To list just a few memories of my first work years in the early 70s. Of course some things never change — beautiful women everywhere you look. But what has changed is they no longer look back. ;>(
It's not so much inflation that has caused Americans to give a pass on jobs they formerly were happy to do.
It's the fact that, even adjusting for inflation, those jobs don't pay nearly as well as they once did.
Why? Illegal aliens in the workforce have driven down the cost of labor because they're simply willing to do the same job for less than a legal American citizen CAN do them.
Windy,
American tradesman since 1979.
I retired last December, and looked to make a few bucks during tax season. I attached a comprehensive cover letter to my resume, detailing the varied tax work I had done over the past 30 years. I got two responses, both said I was not a good fit for their firm.
SMDH.
I loved the "benefit" of a "positive office culture", which probably means "we suck less than the average office."
Times have indeed changed. I have to admit, it made me feel old to reflect on it. I was going to write an overly long post, but...
No.
There is an essence of life that just seems barren when it comes to that now. I haven’t seen people congregate after work for decades now. People just cut it off and go home. Sure. Some of it is good. But it seems...dull with respect to work, and it isn’t just that I have gotten older. I see this in young people...they just leave, and that is that.

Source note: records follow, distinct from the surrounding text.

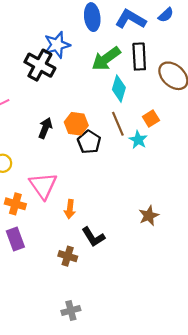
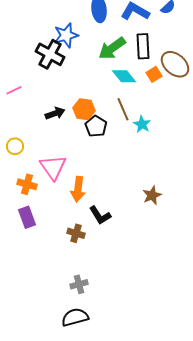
cyan diamond: (119, 89) -> (124, 76), turned -55
orange square: (151, 118) -> (154, 74), moved
black arrow: (45, 128) -> (55, 113), turned 48
orange arrow: (70, 209) -> (78, 189), size x1.4

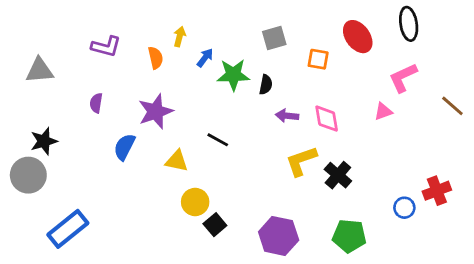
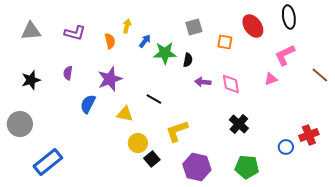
gray triangle: (40, 70) -> (31, 31), moved
black star: (44, 141) -> (31, 80), moved
yellow L-shape: (301, 161) -> (177, 131), moved

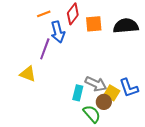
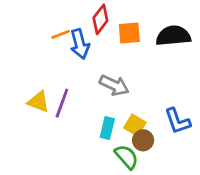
orange line: (44, 14) -> (61, 34), moved
purple line: (45, 49) -> (62, 103), moved
gray arrow: (96, 84) -> (114, 85), moved
yellow square: (112, 93) -> (135, 125), moved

It seems that people are so incredibly uptight.
I can’t explain it, but somehow it feels related to this nanny-state aspect of society that thinks everyone has to be wrapped in bubble wrap by the state lest they hurt themselves or others. Someone might say something inappropriate or bad. Or act badly. Or get drunk. Or, God forbid, light a cigarette.
It's just the way things are today, men are being excluded from the work force.
Right. People have seemed to completely divorce their work life from their personal life, and while I think there is a positive side of it, it seems completely sterile and unnatural.
It kind of reminds me of the way the Internet has pulled people apart from having personal relationships with each other.
I can’t put my finger on it. But I don’t like it. It kind of reminds me in a way of Orwell’s “1984” where people left work and immediately went back to their flat. To watch their Telescreen.
The city hired us Jr High kids to staff all positions and got busted for violating Child Labor Laws (working at night).
So the city fired us With Cause.
Mad Men was highly entertaining and a very good perspective of the '60s that I never knew from my grandparents.
In private law firms here things were much more strict in the Sixties and Seventies than now. First, law firms were on a 6 day week, but got Sundays off. You had to wear a full suit Monday through Friday. Saturday was a casual day, which meant that instead of a suit you could wear a blazer or sports jacket with a tie and tailored slacks. You had to be at your desk working by 7:30 a.m. every morning. One of the senior partners would go from office to office making sure that the junior attorneys were all in, and you would be disciplined if you were late.
That was a little before my time, but as a new attorney I got disciplined for bringing in a typewriter and typing my notes and memo rough drafts, because that was “unprofessional” for an attorney. We were expected to dictate everything, either to a secretary or into a dictating machine.
A lot of manual labor. I worked in a factory in the early 70’s nothing was automated. Guys hand stacked heavy cases on pallets for 8 hours. Same for box cars - all loaded with two wheel hand trucks. It was real work. Now everything is automated from the production line to the loading dock.